获取producer输出的indexing map，检查它是否是permutation，为什么？

2. Permutation是什么？

定义

Permutation：维度的一一对应重排，每个输入维度恰好对应一个输出维度，每个输出维度恰好来自一个输入维度。

数学表达

排列映射的数学表达式为：$(d_0, d_1, d_2, \dots, d_n) \rightarrow (d_{\pi(0)}, d_{\pi(1)}, \dots, d_{\pi(n)})$

其中 $\pi$ 是一种permutation。

代码示例

✅ 合法的Permutation映射

// 1. Identity（恒等映射）
#map0 = affine_map<(d0, d1, d2) -> (d0, d1, d2)>

// 2. Transpose（转置）
#map1 = affine_map<(d0, d1) -> (d1, d0)>

// 3. 复杂排列
#map2 = affine_map<(d0, d1, d2) -> (d2, d0, d1)>  // 循环移位
#map3 = affine_map<(d0, d1, d2) -> (d1, d2, d0)>  // 另一种排列

❌ 非法的非Permutation映射

// 1. Broadcast（维度缺失）
#map4 = affine_map<(d0, d1) -> (d0)>  // d1维度消失了

// 2. Projection（投影）
#map5 = affine_map<(d0, d1, d2) -> (d0, d1)>  // d2维度消失了

// 3. Duplication（重复使用）
#map6 = affine_map<(d0, d1) -> (d0, d0)>  // d0使用了两次

// 4. Constant（常量索引）
#map7 = affine_map<(d0, d1) -> (0, d1)>  // 第一个维度是常量

// 5. Affine expression（仿射表达式）
#map8 = affine_map<(d0, d1) -> (d0 + d1, d0)>  // 使用了加法

3. 为什么必须是Permutation？核心原因

原因1：需要计算逆映射（Inverse Map）

融合算法的关键步骤：

// ElementwiseOpFusion.cpp:57-59
AffineMap invProducerResultIndexMap =
    inversePermutation(producerResultIndexMap);
assert(invProducerResultIndexMap &&
       "expected producer result indexing map to be invertible");

数学原理

融合需要回答的问题：给定consumer的循环索引 (i, j)，则producer的循环索引 (p, q) 应该是多少？

解决方法：通过逆映射转换坐标系

原因2：坐标系转换链

融合的IndexingMap转换公式：

\[fusedMap = producerArgMap ∘ invProducerResultMap ∘ consumerArgMap \]

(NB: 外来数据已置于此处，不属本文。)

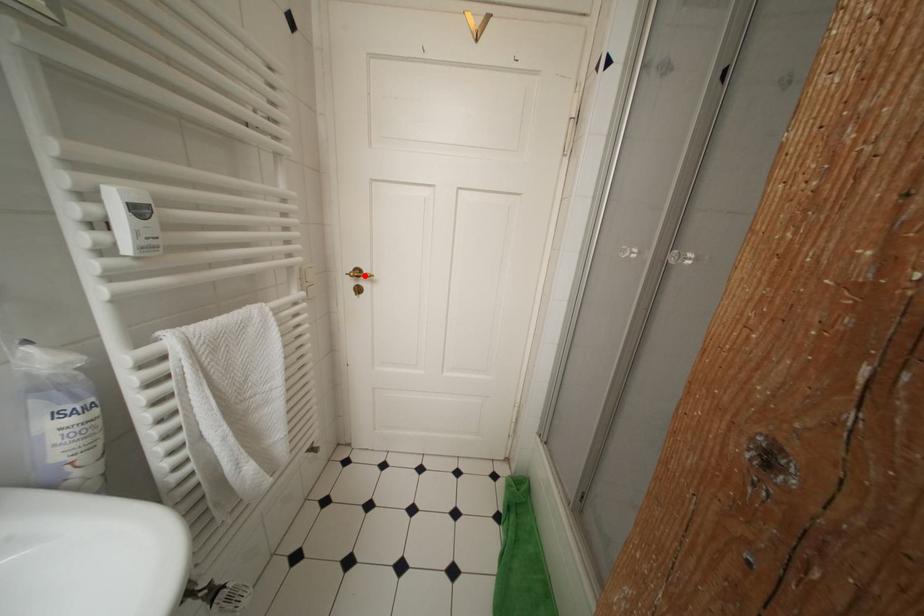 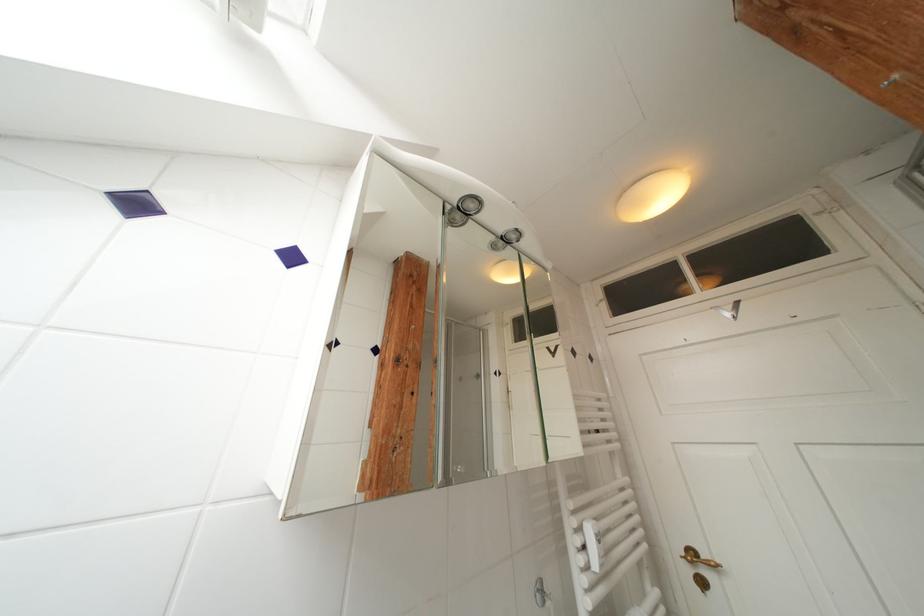 In the second image, find the point that corresponds to the highlighted location in the first image.

(699, 557) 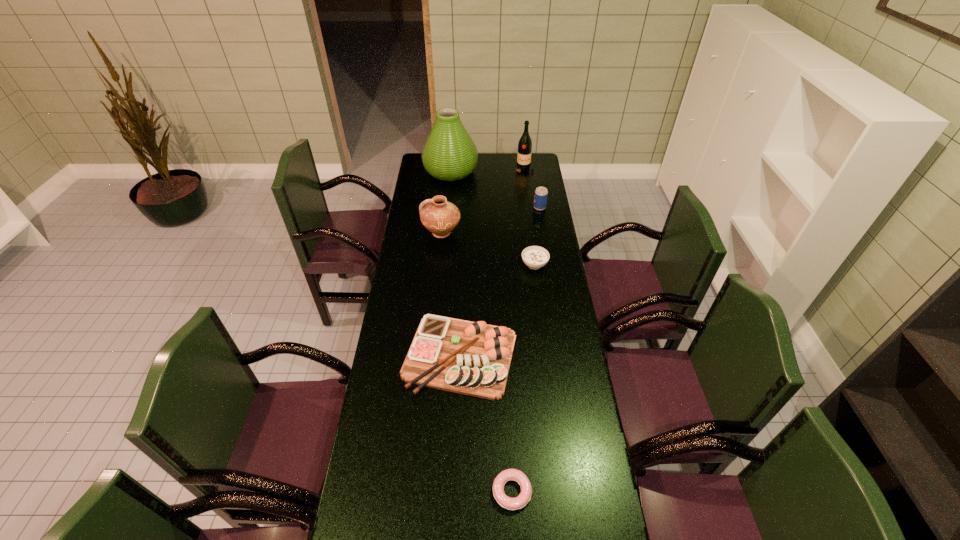 You are a GUI agent. You are given a task and a screenshot of the screen. Output one action in this format:
    pyautogui.click(x=<x>, y=<y>)
    Task: Click on the tallest object
    This screenshot has height=540, width=960.
    Given the screenshot: What is the action you would take?
    pyautogui.click(x=449, y=154)

Where is `the sixth shortest object`? The image size is (960, 540). the sixth shortest object is located at coordinates (525, 143).

Where is `the fifth shortest object`? The width and height of the screenshot is (960, 540). the fifth shortest object is located at coordinates (439, 216).

Find the location of a particular element. the fourth nearest object is located at coordinates (439, 216).

This screenshot has height=540, width=960. Identify the location of the third farthest object. (540, 199).

You are a GUI agent. You are given a task and a screenshot of the screen. Output one action in this format:
    pyautogui.click(x=<x>, y=<y>)
    Task: Click on the fourth shortest object
    Image resolution: width=960 pixels, height=540 pixels.
    Given the screenshot: What is the action you would take?
    pyautogui.click(x=540, y=199)

Image resolution: width=960 pixels, height=540 pixels. Identify the location of the sixth farthest object. (472, 358).

Identify the location of platter. (472, 358).

Locate an element on the screen. The height and width of the screenshot is (540, 960). the fifth farthest object is located at coordinates (535, 257).

Identify the location of soup bowl. The image size is (960, 540). (535, 257). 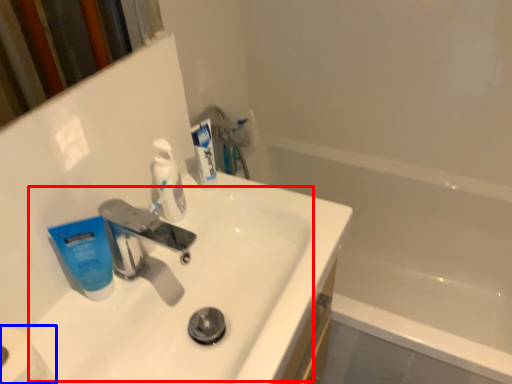 Question: Which of the following is the closest to the observer, sink (highlighted by a red box) or toilet paper (highlighted by a blue box)?

Choices:
 (A) sink
 (B) toilet paper

Answer: (B) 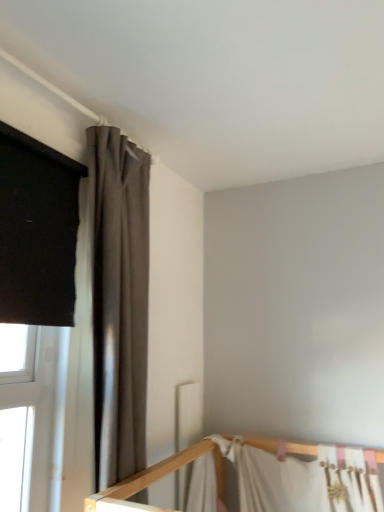 Describe the element at coordinates (119, 302) in the screenshot. I see `dark gray matte curtain at upper left` at that location.

Locate an element on the screen. dark gray matte curtain at upper left is located at coordinates (119, 302).

Measure the distance between point (264, 475) and camera.

They are 6.41 feet apart.

The image size is (384, 512). In order to click on white fabric bed at lower right in this screenshot , I will do `click(262, 479)`.

Describe the element at coordinates (262, 479) in the screenshot. I see `white fabric bed at lower right` at that location.

What are the coordinates of `dark gray matte curtain at upper left` in the screenshot? It's located at (119, 302).

Is dark gray matte curtain at upper left to the right of white fabric bed at lower right from the viewer's perspective?

Incorrect, dark gray matte curtain at upper left is not on the right side of white fabric bed at lower right.

Looking at this image, is the position of dark gray matte curtain at upper left less distant than that of white fabric bed at lower right?

That is True.

Between point (110, 290) and point (133, 487), which one is positioned behind?

The point (110, 290) is behind.

From the image's perspective, is dark gray matte curtain at upper left located above or below white fabric bed at lower right?

dark gray matte curtain at upper left is above white fabric bed at lower right.

Consider the image. From a real-world perspective, is dark gray matte curtain at upper left under white fabric bed at lower right?

No.

Can you confirm if dark gray matte curtain at upper left is thinner than white fabric bed at lower right?

No, dark gray matte curtain at upper left is not thinner than white fabric bed at lower right.

Between dark gray matte curtain at upper left and white fabric bed at lower right, which one has more height?

dark gray matte curtain at upper left.

Can you confirm if dark gray matte curtain at upper left is bigger than white fabric bed at lower right?

Yes, dark gray matte curtain at upper left is bigger than white fabric bed at lower right.

Which is correct: dark gray matte curtain at upper left is inside white fabric bed at lower right, or outside of it?

dark gray matte curtain at upper left is not inside white fabric bed at lower right, it's outside.

Would you say dark gray matte curtain at upper left is a long distance from white fabric bed at lower right?

dark gray matte curtain at upper left is actually quite close to white fabric bed at lower right.

Is white fabric bed at lower right at the back of dark gray matte curtain at upper left?

No, dark gray matte curtain at upper left's orientation is not away from white fabric bed at lower right.

How many degrees apart are the facing directions of dark gray matte curtain at upper left and white fabric bed at lower right?

The angular difference between dark gray matte curtain at upper left and white fabric bed at lower right is 88.8 degrees.

Where is `bed below the dark gray matte curtain at upper left (from the image's perspective)`? This screenshot has width=384, height=512. bed below the dark gray matte curtain at upper left (from the image's perspective) is located at coordinates (262, 479).

Can you confirm if white fabric bed at lower right is positioned to the left of dark gray matte curtain at upper left?

In fact, white fabric bed at lower right is to the right of dark gray matte curtain at upper left.

Relative to dark gray matte curtain at upper left, is white fabric bed at lower right in front or behind?

white fabric bed at lower right is positioned farther from the viewer than dark gray matte curtain at upper left.

Which is farther, (179,458) or (124,288)?

The point (179,458) is more distant.

From the image's perspective, is white fabric bed at lower right below dark gray matte curtain at upper left?

Correct, white fabric bed at lower right appears lower than dark gray matte curtain at upper left in the image.

From a real-world perspective, which is physically above, white fabric bed at lower right or dark gray matte curtain at upper left?

dark gray matte curtain at upper left.

Considering the sizes of white fabric bed at lower right and dark gray matte curtain at upper left in the image, is white fabric bed at lower right wider or thinner than dark gray matte curtain at upper left?

white fabric bed at lower right is thinner than dark gray matte curtain at upper left.

Between white fabric bed at lower right and dark gray matte curtain at upper left, which one has less height?

white fabric bed at lower right.

Between white fabric bed at lower right and dark gray matte curtain at upper left, which one has larger size?

dark gray matte curtain at upper left.

Looking at this image, does white fabric bed at lower right contain dark gray matte curtain at upper left?

No.

Does white fabric bed at lower right touch dark gray matte curtain at upper left?

No, white fabric bed at lower right is not beside dark gray matte curtain at upper left.

Is white fabric bed at lower right looking in the opposite direction of dark gray matte curtain at upper left?

No, white fabric bed at lower right is not facing away from dark gray matte curtain at upper left.

This screenshot has height=512, width=384. I want to click on bed located on the right of dark gray matte curtain at upper left, so click(x=262, y=479).

Locate an element on the screen. bed on the right of dark gray matte curtain at upper left is located at coordinates (262, 479).

Where is `bed beneath the dark gray matte curtain at upper left (from a real-world perspective)`? bed beneath the dark gray matte curtain at upper left (from a real-world perspective) is located at coordinates (262, 479). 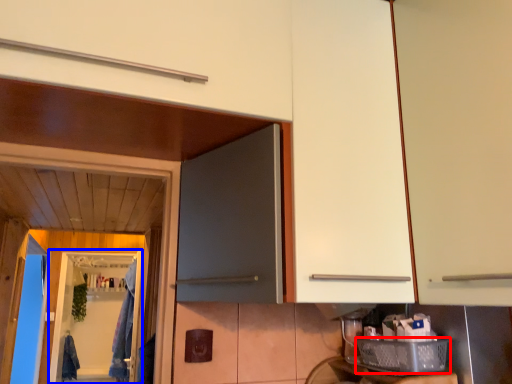 Question: Which object is closer to the camera taking this photo, basket (highlighted by a red box) or screen door (highlighted by a blue box)?

Choices:
 (A) basket
 (B) screen door

Answer: (A) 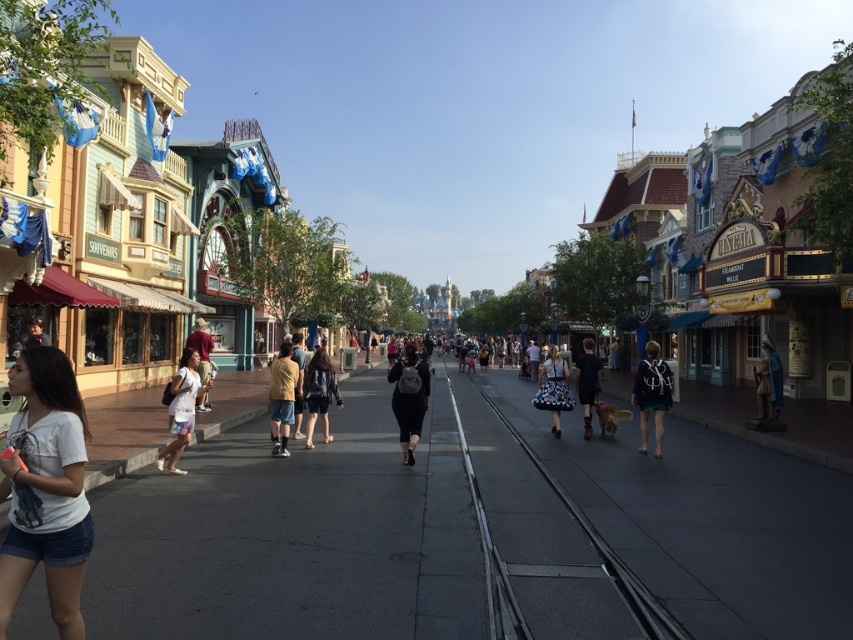 Question: Based on their relative distances, which object is farther from the gray concrete pavement at center?

Choices:
 (A) dotted floral skirt at center
 (B) white cotton dress at lower left
 (C) green matte skirt at center

Answer: (A)

Question: Is white cotton t-shirt at lower left to the right of matte black dress at center from the viewer's perspective?

Choices:
 (A) no
 (B) yes

Answer: (A)

Question: Does yellow matte shirt at center appear on the left side of denim jacket at center?

Choices:
 (A) yes
 (B) no

Answer: (A)

Question: Estimate the real-world distances between objects in this image. Which object is closer to the white cotton dress at lower left?

Choices:
 (A) white cotton t-shirt at lower left
 (B) dotted floral skirt at center
 (C) matte black dress at center

Answer: (A)

Question: Which point is farther to the camera?

Choices:
 (A) green matte skirt at center
 (B) yellow matte shirt at center
 (C) dotted floral skirt at center

Answer: (C)

Question: Does green matte skirt at center have a smaller size compared to matte black dress at center?

Choices:
 (A) yes
 (B) no

Answer: (A) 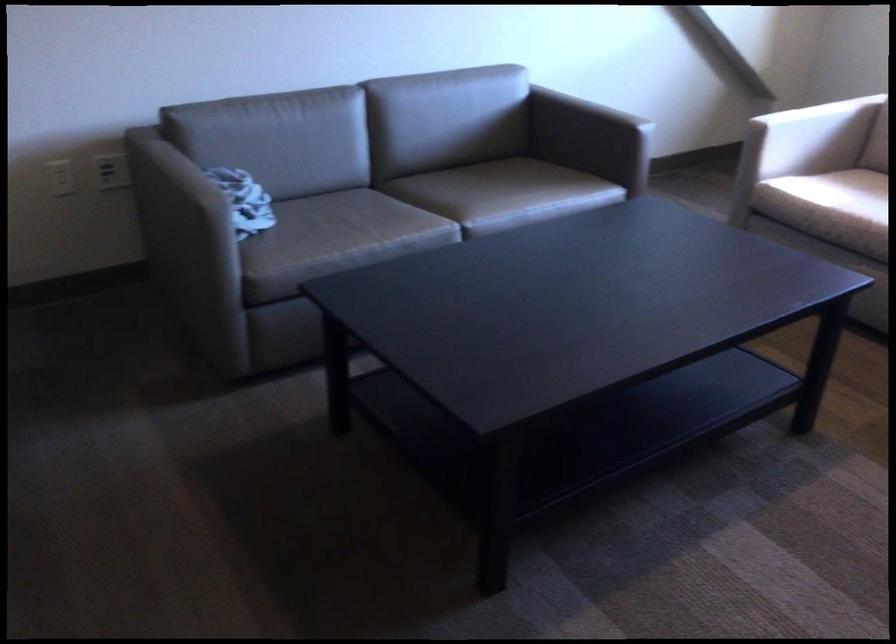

其中，$invProducerResultMap$需要逆映射！

具体过程（看不懂没关系，下一节案例详细解释计算流程）

// ElementwiseOpFusion.cpp:47-74
static AffineMap getIndexingMapOfProducerOperandsInCoordinatesOfFusedOp(
    OpOperand *producerOpOperand, 
    AffineMap producerResultIndexMap,
    AffineMap fusedConsumerArgIndexMap) {

  // 步骤1: 计算逆映射
  AffineMap invProducerResultIndexMap = inversePermutation(producerResultIndexMap);
  //    																^^^^^^^^^^^^^^^
  //    																如果不是permutation，这里会返回空！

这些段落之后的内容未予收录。